IRS Seizes 24 Crypto Wallets in Landmark Tax-Forfeiture Ruling
COURT FREEZES 24 CRYPTO WALLETS IN IRS TAX SWEEP
A federal judge in Washington just gave the IRS sweeping power to seize cryptocurrency tied to unpaid taxes, ruling that digital wallets qualify as seizable property even when the owners remain unknown. The decision hands investigators a potent new tool while sending a clear warning shot to crypto holders who think anonymity equals immunity.
The case began when IRS agents traced unreported income through blockchain analytics and identified twenty-four cryptocurrency accounts holding substantial balances.
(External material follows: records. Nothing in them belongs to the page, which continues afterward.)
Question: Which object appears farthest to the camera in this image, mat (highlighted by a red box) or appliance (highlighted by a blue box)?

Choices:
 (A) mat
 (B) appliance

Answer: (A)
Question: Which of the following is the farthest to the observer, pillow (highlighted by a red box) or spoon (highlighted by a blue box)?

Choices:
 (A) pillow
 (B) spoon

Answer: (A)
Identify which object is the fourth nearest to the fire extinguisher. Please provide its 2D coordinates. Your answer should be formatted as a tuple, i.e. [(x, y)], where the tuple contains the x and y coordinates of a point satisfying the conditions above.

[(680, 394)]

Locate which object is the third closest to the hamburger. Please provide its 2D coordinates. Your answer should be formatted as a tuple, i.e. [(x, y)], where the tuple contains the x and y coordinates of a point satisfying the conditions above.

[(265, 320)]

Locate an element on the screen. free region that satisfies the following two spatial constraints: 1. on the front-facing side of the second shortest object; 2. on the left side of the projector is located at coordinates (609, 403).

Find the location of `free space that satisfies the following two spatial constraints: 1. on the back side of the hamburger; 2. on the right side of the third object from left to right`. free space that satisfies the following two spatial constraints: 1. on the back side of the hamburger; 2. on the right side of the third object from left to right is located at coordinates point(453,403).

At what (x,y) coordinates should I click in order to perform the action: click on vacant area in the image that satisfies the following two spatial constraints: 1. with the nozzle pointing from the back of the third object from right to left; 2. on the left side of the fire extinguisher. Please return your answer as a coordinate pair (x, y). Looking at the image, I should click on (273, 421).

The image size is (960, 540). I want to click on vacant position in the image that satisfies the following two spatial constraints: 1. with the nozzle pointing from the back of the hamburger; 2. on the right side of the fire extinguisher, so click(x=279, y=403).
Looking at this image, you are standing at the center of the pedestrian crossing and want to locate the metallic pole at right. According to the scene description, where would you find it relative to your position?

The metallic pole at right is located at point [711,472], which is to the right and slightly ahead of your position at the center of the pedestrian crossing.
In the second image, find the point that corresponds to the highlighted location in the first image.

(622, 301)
Rather than pursue individual taxpayers, the government filed a civil forfeiture action directly against the wallets themselves under the theory that the accounts represented proceeds of tax evasion. The owners never appeared to contest the seizure, prompting the court to examine whether cryptocurrency itself could be treated as forfeitable property under federal law.
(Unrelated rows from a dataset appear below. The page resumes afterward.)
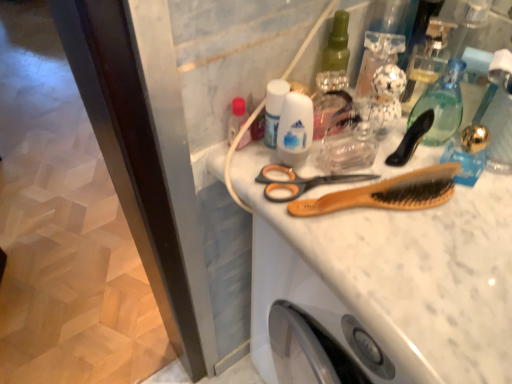 Identify the location of white matte deodorant at center, the 2th toiletry in the left-to-right sequence. This screenshot has height=384, width=512. (295, 129).

This screenshot has height=384, width=512. Describe the element at coordinates (236, 118) in the screenshot. I see `matte plastic bottle at upper left, the first toiletry viewed from the left` at that location.

What do you see at coordinates (389, 279) in the screenshot?
I see `white marble counter top at upper right` at bounding box center [389, 279].

Measure the distance between white glossy mouthwash at center, which appears as the 2th mouthwash when viewed from the right, and camera.

A distance of 21.79 inches exists between white glossy mouthwash at center, which appears as the 2th mouthwash when viewed from the right, and camera.

This screenshot has height=384, width=512. What do you see at coordinates (387, 193) in the screenshot?
I see `wooden comb at center` at bounding box center [387, 193].

Describe the element at coordinates (301, 182) in the screenshot. This screenshot has width=512, height=384. I see `orange plastic scissors at center` at that location.

The height and width of the screenshot is (384, 512). What do you see at coordinates (442, 104) in the screenshot?
I see `translucent glass mouthwash at upper right, the 2th mouthwash when ordered from left to right` at bounding box center [442, 104].

Where is `translucent glass mouthwash at upper right, the first mouthwash in the right-to-left sequence`? translucent glass mouthwash at upper right, the first mouthwash in the right-to-left sequence is located at coordinates (442, 104).

At what (x,y) coordinates should I click in order to perform the action: click on white matte deodorant at center, the 2th toiletry in the left-to-right sequence. Please return your answer as a coordinate pair (x, y). The height and width of the screenshot is (384, 512). Looking at the image, I should click on (295, 129).

Based on the photo, from a real-world perspective, is black plastic brush at upper right located higher than wooden comb at center?

Yes, from a real-world perspective, black plastic brush at upper right is on top of wooden comb at center.

Considering the sizes of black plastic brush at upper right and wooden comb at center in the image, is black plastic brush at upper right taller or shorter than wooden comb at center?

Clearly, black plastic brush at upper right is taller compared to wooden comb at center.

Is black plastic brush at upper right far from wooden comb at center?

No, there isn't a large distance between black plastic brush at upper right and wooden comb at center.

Considering the sizes of white glossy mouthwash at center, which appears as the 2th mouthwash when viewed from the right, and white matte deodorant at center, the 2th toiletry in the left-to-right sequence, in the image, is white glossy mouthwash at center, which appears as the 2th mouthwash when viewed from the right, taller or shorter than white matte deodorant at center, the 2th toiletry in the left-to-right sequence,?

white glossy mouthwash at center, which appears as the 2th mouthwash when viewed from the right, is shorter than white matte deodorant at center, the 2th toiletry in the left-to-right sequence.

Considering the positions of point (275, 132) and point (298, 166), is point (275, 132) closer or farther from the camera than point (298, 166)?

Point (275, 132) is positioned farther from the camera compared to point (298, 166).

From the picture: From a real-world perspective, who is located lower, white glossy mouthwash at center, which appears as the 2th mouthwash when viewed from the right, or white matte deodorant at center, the 2th toiletry in the left-to-right sequence?

white glossy mouthwash at center, which appears as the 2th mouthwash when viewed from the right, is physically lower.

From the picture: Is white glossy mouthwash at center, which appears as the 2th mouthwash when viewed from the right, facing towards white matte deodorant at center, the 2th toiletry in the left-to-right sequence?

No, white glossy mouthwash at center, which appears as the 2th mouthwash when viewed from the right, is not facing towards white matte deodorant at center, the 2th toiletry in the left-to-right sequence.

From the image's perspective, does translucent glass mouthwash at upper right, the 2th mouthwash when ordered from left to right, appear higher than orange plastic scissors at center?

Yes, from the image's perspective, translucent glass mouthwash at upper right, the 2th mouthwash when ordered from left to right, is above orange plastic scissors at center.

Considering their positions, is translucent glass mouthwash at upper right, the first mouthwash in the right-to-left sequence, located in front of or behind orange plastic scissors at center?

translucent glass mouthwash at upper right, the first mouthwash in the right-to-left sequence, is in front of orange plastic scissors at center.

Based on the photo, is translucent glass mouthwash at upper right, the first mouthwash in the right-to-left sequence, placed right next to orange plastic scissors at center?

translucent glass mouthwash at upper right, the first mouthwash in the right-to-left sequence, and orange plastic scissors at center are clearly separated.

Which of these two, translucent glass mouthwash at upper right, the 2th mouthwash when ordered from left to right, or orange plastic scissors at center, stands taller?

With more height is translucent glass mouthwash at upper right, the 2th mouthwash when ordered from left to right.

Between translucent glass mouthwash at upper right, the first mouthwash in the right-to-left sequence, and white matte deodorant at center, the 2th toiletry in the left-to-right sequence, which one appears on the left side from the viewer's perspective?

From the viewer's perspective, white matte deodorant at center, the 2th toiletry in the left-to-right sequence, appears more on the left side.

Can you tell me how much translucent glass mouthwash at upper right, the first mouthwash in the right-to-left sequence, and white matte deodorant at center, acting as the 1th toiletry starting from the right, differ in facing direction?

They differ by 17.5 degrees in their facing directions.

Find the location of a particular element. This screenshot has height=384, width=512. the 2nd toiletry below the translucent glass mouthwash at upper right, the 2th mouthwash when ordered from left to right (from the image's perspective) is located at coordinates (295, 129).

Is translucent glass mouthwash at upper right, the 2th mouthwash when ordered from left to right, smaller than white matte deodorant at center, the 2th toiletry in the left-to-right sequence?

No, translucent glass mouthwash at upper right, the 2th mouthwash when ordered from left to right, is not smaller than white matte deodorant at center, the 2th toiletry in the left-to-right sequence.

From the image's perspective, would you say orange plastic scissors at center is positioned over matte plastic bottle at upper left, the first toiletry viewed from the left?

Incorrect, from the image's perspective, orange plastic scissors at center is lower than matte plastic bottle at upper left, the first toiletry viewed from the left.

Considering the positions of points (283, 188) and (234, 116), is point (283, 188) farther from camera compared to point (234, 116)?

No, it is in front of (234, 116).

How far apart are orange plastic scissors at center and matte plastic bottle at upper left, marked as the second toiletry in a right-to-left arrangement?

orange plastic scissors at center is 10.27 centimeters from matte plastic bottle at upper left, marked as the second toiletry in a right-to-left arrangement.

Is orange plastic scissors at center not inside matte plastic bottle at upper left, the first toiletry viewed from the left?

Yes, orange plastic scissors at center is located beyond the bounds of matte plastic bottle at upper left, the first toiletry viewed from the left.

Consider the image. Is matte plastic bottle at upper left, the first toiletry viewed from the left, touching black plastic brush at upper right?

matte plastic bottle at upper left, the first toiletry viewed from the left, and black plastic brush at upper right are clearly separated.

From the image's perspective, between matte plastic bottle at upper left, marked as the second toiletry in a right-to-left arrangement, and black plastic brush at upper right, which one is located above?

matte plastic bottle at upper left, marked as the second toiletry in a right-to-left arrangement, is shown above in the image.

Can you confirm if matte plastic bottle at upper left, the first toiletry viewed from the left, is smaller than black plastic brush at upper right?

Yes.

Is white matte deodorant at center, the 2th toiletry in the left-to-right sequence, turned away from orange plastic scissors at center?

white matte deodorant at center, the 2th toiletry in the left-to-right sequence, does not have its back to orange plastic scissors at center.

From a real-world perspective, which toiletry is the 2nd one above the orange plastic scissors at center? Please provide its 2D coordinates.

[(295, 129)]

Is white matte deodorant at center, acting as the 1th toiletry starting from the right, shorter than orange plastic scissors at center?

No.

What's the angular difference between white matte deodorant at center, the 2th toiletry in the left-to-right sequence, and orange plastic scissors at center's facing directions?

The angular difference between white matte deodorant at center, the 2th toiletry in the left-to-right sequence, and orange plastic scissors at center is 10.6 degrees.

You are a GUI agent. You are given a task and a screenshot of the screen. Output one action in this format:
    pyautogui.click(x=<x>, y=<y>)
    Task: Click on the comb in front of the black plastic brush at upper right
    This screenshot has height=384, width=512.
    Given the screenshot: What is the action you would take?
    (x=387, y=193)

From the image's perspective, starting from the white glossy mouthwash at center, which appears as the 2th mouthwash when viewed from the right, which toiletry is the 2nd one below? Please provide its 2D coordinates.

[(295, 129)]

When comparing their distances from white marble counter top at upper right, does wooden comb at center or matte plastic bottle at upper left, marked as the second toiletry in a right-to-left arrangement, seem further?

matte plastic bottle at upper left, marked as the second toiletry in a right-to-left arrangement.

Looking at the image, which one is located closer to white marble counter top at upper right, wooden comb at center or black plastic brush at upper right?

The object closer to white marble counter top at upper right is wooden comb at center.

Considering their positions, is matte plastic bottle at upper left, marked as the second toiletry in a right-to-left arrangement, positioned closer to orange plastic scissors at center than white marble counter top at upper right?

The object closer to orange plastic scissors at center is matte plastic bottle at upper left, marked as the second toiletry in a right-to-left arrangement.

Based on their spatial positions, is translucent glass mouthwash at upper right, the 2th mouthwash when ordered from left to right, or white glossy mouthwash at center, which appears as the 2th mouthwash when viewed from the right, further from white matte deodorant at center, the 2th toiletry in the left-to-right sequence?

translucent glass mouthwash at upper right, the 2th mouthwash when ordered from left to right, is positioned further to the anchor white matte deodorant at center, the 2th toiletry in the left-to-right sequence.

When comparing their distances from white marble counter top at upper right, does black plastic brush at upper right or translucent glass mouthwash at upper right, the first mouthwash in the right-to-left sequence, seem further?

translucent glass mouthwash at upper right, the first mouthwash in the right-to-left sequence, lies further to white marble counter top at upper right than the other object.

Which object lies nearer to the anchor point translucent glass mouthwash at upper right, the first mouthwash in the right-to-left sequence, white marble counter top at upper right or white glossy mouthwash at center, which appears as the 2th mouthwash when viewed from the right?

white marble counter top at upper right lies closer to translucent glass mouthwash at upper right, the first mouthwash in the right-to-left sequence, than the other object.

Looking at the image, which one is located further to white glossy mouthwash at center, which appears as the 1th mouthwash when viewed from the left, black plastic brush at upper right or white matte deodorant at center, the 2th toiletry in the left-to-right sequence?

black plastic brush at upper right.

In the scene shown: Considering their positions, is wooden comb at center positioned further to orange plastic scissors at center than translucent glass mouthwash at upper right, the 2th mouthwash when ordered from left to right?

Among the two, translucent glass mouthwash at upper right, the 2th mouthwash when ordered from left to right, is located further to orange plastic scissors at center.

Where is `toiletry between white glossy mouthwash at center, which appears as the 2th mouthwash when viewed from the right, and translucent glass mouthwash at upper right, the 2th mouthwash when ordered from left to right, from left to right`? This screenshot has height=384, width=512. toiletry between white glossy mouthwash at center, which appears as the 2th mouthwash when viewed from the right, and translucent glass mouthwash at upper right, the 2th mouthwash when ordered from left to right, from left to right is located at coordinates (295, 129).

Identify the location of toiletry between matte plastic bottle at upper left, the first toiletry viewed from the left, and white marble counter top at upper right vertically. Image resolution: width=512 pixels, height=384 pixels. (295, 129).

Locate an element on the screen. This screenshot has height=384, width=512. toiletry between black plastic brush at upper right and white marble counter top at upper right in the vertical direction is located at coordinates (295, 129).

The width and height of the screenshot is (512, 384). In order to click on brush between translucent glass mouthwash at upper right, the 2th mouthwash when ordered from left to right, and white marble counter top at upper right from top to bottom in this screenshot , I will do tap(411, 139).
Judge Dabney L. Friedrich ruled that the wallets were indeed subject to forfeiture. The court found that the IRS had probable cause to believe the cryptocurrency represented proceeds of criminal tax violations and that the anonymous nature of the accounts did not shield them from government action. Because no claimants stepped forward to assert ownership or challenge the forfeiture, the judge ordered the accounts transferred to U.S. custody. The ruling effectively treats cryptocurrency wallets as standalone legal entities capable of being sued and seized.
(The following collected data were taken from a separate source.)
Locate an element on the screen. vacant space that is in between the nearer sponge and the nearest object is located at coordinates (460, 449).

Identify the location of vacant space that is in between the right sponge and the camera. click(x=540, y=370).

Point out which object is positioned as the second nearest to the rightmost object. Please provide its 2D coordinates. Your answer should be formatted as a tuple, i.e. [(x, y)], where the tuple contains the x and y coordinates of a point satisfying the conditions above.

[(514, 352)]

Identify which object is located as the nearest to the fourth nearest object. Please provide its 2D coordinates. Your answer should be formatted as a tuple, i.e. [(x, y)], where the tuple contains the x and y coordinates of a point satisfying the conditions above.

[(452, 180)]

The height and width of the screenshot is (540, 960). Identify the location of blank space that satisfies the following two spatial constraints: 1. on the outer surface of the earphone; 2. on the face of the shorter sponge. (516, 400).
In plain terms, the decision means that if the IRS can link a crypto address to unpaid taxes or other crimes, it can move against the wallet directly without first identifying the person behind it. This lowers the practical barrier for enforcement actions and removes one of the last perceived safe havens for hidden digital assets.
The ruling expands IRS and Justice Department reach into decentralized finance by confirming that crypto is not beyond the reach of traditional forfeiture statutes. Exchanges and DeFi protocols now face heightened pressure to monitor for tax-related red flags, knowing that wallet-level seizures are legally viable. Traders holding large positions off-exchange should reassess anonymity assumptions, as the opinion signals that technical obscurity offers limited protection against determined government tracing.
Anonymous wallets just became far less anonymous in the eyes of the law.